Required work:
All of the entries below should be printed exactly; the pictures are to be left out.

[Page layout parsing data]
+ + +

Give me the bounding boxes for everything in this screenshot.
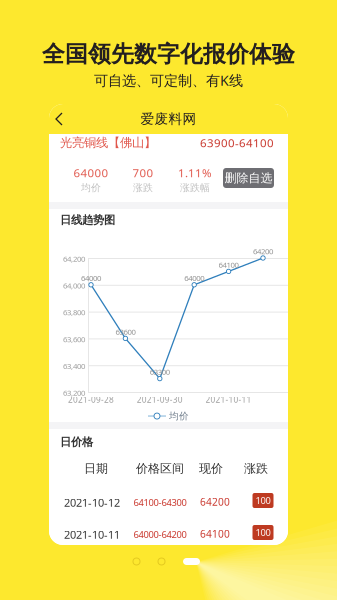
staticText: 63600 bbox=[115, 326, 135, 337]
staticText: 63900-64100 bbox=[200, 135, 274, 151]
staticText: 64000 bbox=[81, 273, 101, 283]
staticText: 全国领先数字化报价体验 bbox=[42, 40, 295, 69]
staticText: 光亮铜线【佛山】 bbox=[60, 135, 156, 150]
staticText: 63,600 bbox=[63, 334, 85, 344]
staticText: 63,800 bbox=[63, 307, 85, 318]
button[interactable]: 返回 bbox=[49, 104, 75, 134]
staticText: 现价 bbox=[199, 461, 223, 476]
staticText: 64000-64200 bbox=[134, 528, 186, 541]
staticText: 2021-09-30 bbox=[137, 394, 183, 405]
staticText: 涨跌 bbox=[133, 182, 153, 194]
staticText: 700 bbox=[132, 165, 154, 181]
staticText: 100 bbox=[256, 494, 270, 507]
staticText: 64100 bbox=[219, 259, 239, 270]
staticText: 2021-10-11 bbox=[206, 394, 252, 405]
button[interactable]: 删除自选 bbox=[223, 168, 274, 188]
staticText: 可自选、可定制、有K线 bbox=[94, 71, 243, 90]
staticText: 64200 bbox=[200, 495, 230, 509]
staticText: 64100-64300 bbox=[134, 496, 186, 509]
staticText: 日价格 bbox=[60, 435, 93, 449]
staticText: 价格区间 bbox=[136, 461, 184, 476]
staticText: 均价 bbox=[81, 182, 101, 194]
staticText: 100 bbox=[256, 526, 270, 539]
staticText: 64000 bbox=[184, 273, 204, 283]
staticText: 64200 bbox=[253, 246, 273, 256]
staticText: 64000 bbox=[74, 165, 108, 181]
staticText: 63,400 bbox=[63, 361, 85, 371]
staticText: 日期 bbox=[84, 461, 108, 476]
staticText: 64,200 bbox=[63, 254, 85, 264]
staticText: 删除自选 bbox=[224, 170, 272, 186]
staticText: 63,200 bbox=[63, 388, 85, 398]
staticText: 爱废料网 bbox=[140, 110, 196, 128]
staticText: 2021-10-12 bbox=[64, 495, 120, 510]
staticText: 2021-09-28 bbox=[68, 394, 114, 405]
staticText: 64100 bbox=[200, 527, 230, 541]
staticText: 日线趋势图 bbox=[60, 213, 115, 227]
staticText: 64,000 bbox=[63, 280, 85, 291]
staticText: 均价 bbox=[169, 410, 189, 422]
staticText: 1.11% bbox=[178, 165, 212, 181]
staticText: 涨跌幅 bbox=[180, 182, 210, 194]
staticText: 2021-10-11 bbox=[64, 527, 120, 542]
staticText: 涨跌 bbox=[244, 461, 268, 476]
staticText: 63300 bbox=[150, 367, 170, 377]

+ + +

Reply to the exercise:
Give me the bounding boxes for everything in this screenshot.
staticText: 63600 bbox=[115, 326, 135, 337]
staticText: 63900-64100 bbox=[200, 135, 274, 151]
staticText: 64000 bbox=[81, 273, 101, 283]
staticText: 全国领先数字化报价体验 bbox=[42, 40, 295, 69]
staticText: 光亮铜线【佛山】 bbox=[60, 135, 156, 150]
staticText: 63,600 bbox=[63, 334, 85, 344]
staticText: 63,800 bbox=[63, 307, 85, 318]
button[interactable]: 返回 bbox=[49, 104, 75, 134]
staticText: 现价 bbox=[199, 461, 223, 476]
staticText: 64000-64200 bbox=[134, 528, 186, 541]
staticText: 2021-09-30 bbox=[137, 394, 183, 405]
staticText: 涨跌 bbox=[133, 182, 153, 194]
staticText: 700 bbox=[132, 165, 154, 181]
staticText: 100 bbox=[256, 494, 270, 507]
staticText: 64100 bbox=[219, 259, 239, 270]
staticText: 2021-10-11 bbox=[206, 394, 252, 405]
button[interactable]: 删除自选 bbox=[223, 168, 274, 188]
staticText: 可自选、可定制、有K线 bbox=[94, 71, 243, 90]
staticText: 64200 bbox=[200, 495, 230, 509]
staticText: 64100-64300 bbox=[134, 496, 186, 509]
staticText: 日价格 bbox=[60, 435, 93, 449]
staticText: 价格区间 bbox=[136, 461, 184, 476]
staticText: 均价 bbox=[81, 182, 101, 194]
staticText: 100 bbox=[256, 526, 270, 539]
staticText: 64000 bbox=[184, 273, 204, 283]
staticText: 64200 bbox=[253, 246, 273, 256]
staticText: 64000 bbox=[74, 165, 108, 181]
staticText: 63,400 bbox=[63, 361, 85, 371]
staticText: 日期 bbox=[84, 461, 108, 476]
staticText: 64,200 bbox=[63, 254, 85, 264]
staticText: 删除自选 bbox=[224, 170, 272, 186]
staticText: 63,200 bbox=[63, 388, 85, 398]
staticText: 爱废料网 bbox=[140, 110, 196, 128]
staticText: 2021-10-12 bbox=[64, 495, 120, 510]
staticText: 2021-09-28 bbox=[68, 394, 114, 405]
staticText: 64100 bbox=[200, 527, 230, 541]
staticText: 日线趋势图 bbox=[60, 213, 115, 227]
staticText: 64,000 bbox=[63, 280, 85, 291]
staticText: 均价 bbox=[169, 410, 189, 422]
staticText: 1.11% bbox=[178, 165, 212, 181]
staticText: 涨跌幅 bbox=[180, 182, 210, 194]
staticText: 2021-10-11 bbox=[64, 527, 120, 542]
staticText: 涨跌 bbox=[244, 461, 268, 476]
staticText: 63300 bbox=[150, 367, 170, 377]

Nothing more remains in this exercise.